Everyone in Sunbelt is going to win again, and the 4 of us are going to have the top 5 seeds (ignoring division winners). All 4 players in Northeast are below all 4 members in our division in both wins and points scored. Midwest compares much better but still far behind in wins. Peteys had the highest score of the week and he’ll have the top score of the division despite being in last place due to wins, but very much has a chance to get to the playoffs. I have no idea who is going to win the division but the wild card will probably come from there too.
Should we be thinking about possible realignment for next season?

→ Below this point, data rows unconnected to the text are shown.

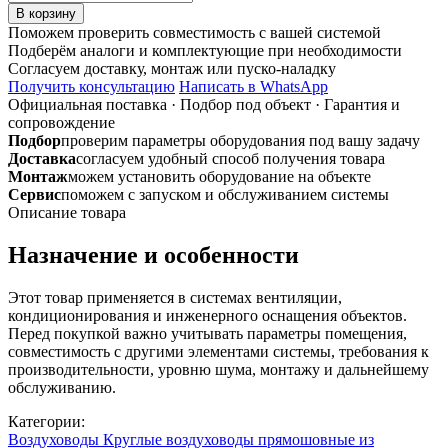
товара
В корзину
10ПЦ-1
Поможем проверить совместимость с вашей системой
D100
Подберём аналоги и комплектующие при необходимости
Соединитель
Согласуем доставку, монтаж или пуско-наладку
каналов
Получить консультацию
Написать в WhatsApp
оцинкованный
Официальная поставка
·
Подбор под объект
·
Гарантия и
сопровождение
Подбор
проверим параметры оборудования под вашу задачу
Доставка
согласуем удобный способ получения товара
Монтаж
можем установить оборудование на объекте
Сервис
поможем с запуском и обслуживанием системы
Описание товара
Назначение и особенности
Этот товар применяется в системах вентиляции,
кондиционирования и инженерного оснащения объектов.
Перед покупкой важно учитывать параметры помещения,
совместимость с другими элементами системы, требования к
производительности, уровню шума, монтажу и дальнейшему
обслуживанию.
Категории:
Воздуховоды
Круглые воздуховоды прямошовные из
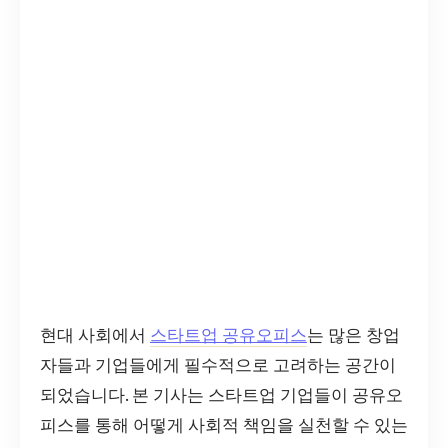
현대 사회에서
스타트업 공유오피스
는 많은 창업
자들과 기업들에게 필수적으로 고려하는 공간이
되었습니다. 본 기사는 스타트업 기업들이 공유오
피스를 통해 어떻게 사회적 책임을 실천할 수 있는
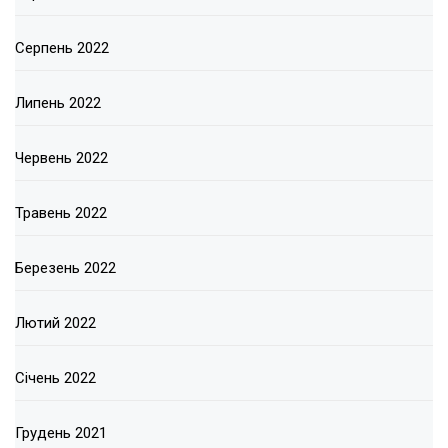
Серпень 2022
Липень 2022
Червень 2022
Травень 2022
Березень 2022
Лютий 2022
Січень 2022
Грудень 2021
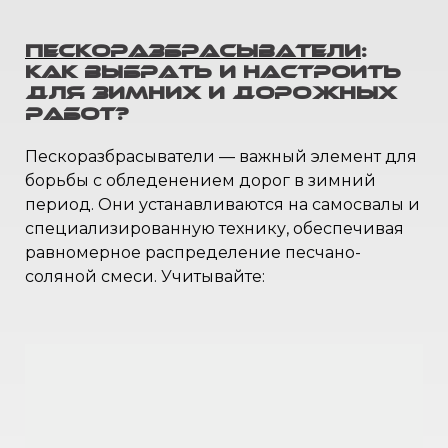
Пескоразбрасыватели
:
Как выбрать и настроить
для зимних и дорожных
работ?
Пескоразбрасыватели — важный элемент для
борьбы с обледенением дорог в зимний
период. Они устанавливаются на самосвалы и
специализированную технику, обеспечивая
равномерное распределение песчано-
соляной смеси. Учитывайте:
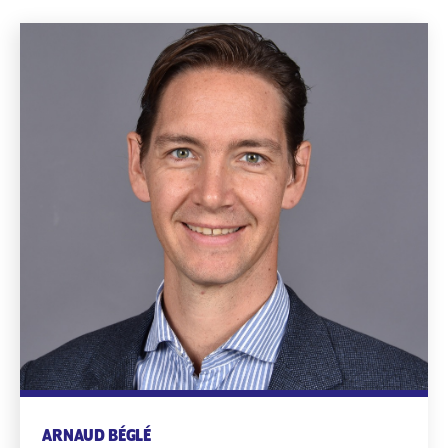
ARNAUD BÉGLÉ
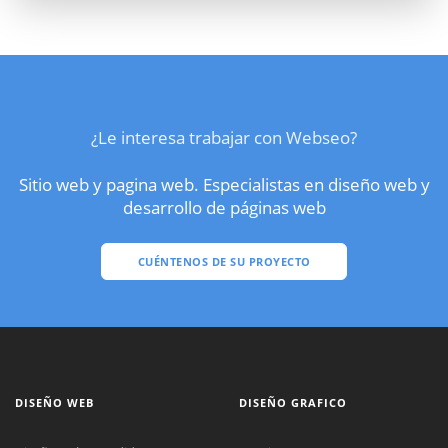
¿Le interesa trabajar con Webseo?
Sitio web y pagina web. Especialistas en diseño web y
desarrollo de páginas web
CUÉNTENOS DE SU PROYECTO
DISEÑO WEB
DISEÑO GRAFICO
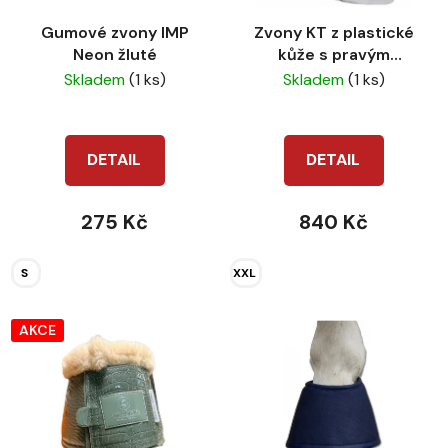
Gumové zvony IMP
Zvony KT z plastické
Neon žluté
kůže s pravým
beránkem bílé
Skladem
(1 ks)
Skladem
(1 ks)
DETAIL
DETAIL
275 Kč
840 Kč
S
XXL
AKCE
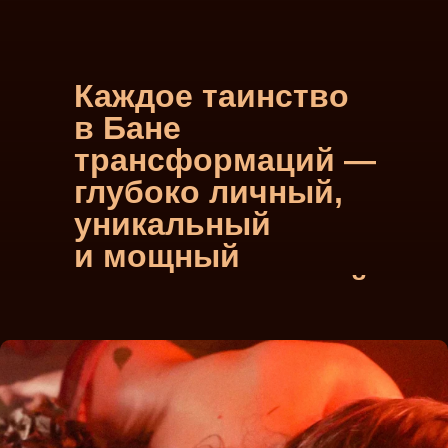
Каждое таинство
в Бане
трансформаций —
глубоко личный,
уникальный
и мощный
процесс, делящий
жизнь на «до»
и «после»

I’m not particularly interested in realignment; I mean more along the lines of as soon as the season ends I feel like whatever rules are in place or have been decided on are locked in for the following season.
Meaning if somebody wanted to make a pitch for realignment for next season, now is a good time.
EDIT: I was going to go look at hypotheticals but the week isn’t over yet. Tomorrow will be much easier.
Oh Jesus Christ. I was just reading an article about possible landing spots for OBJ and The Carolina Panthers were mentioned. I’ll be so annoyed if he goes to the Panthers and tanks DJ Moore just like he went to the Browns and tanked Jarvis Landry.
Then again, what the f*** is going on with the Panthers? McCaffrey played and they still s*** the bed. They need some kind of help.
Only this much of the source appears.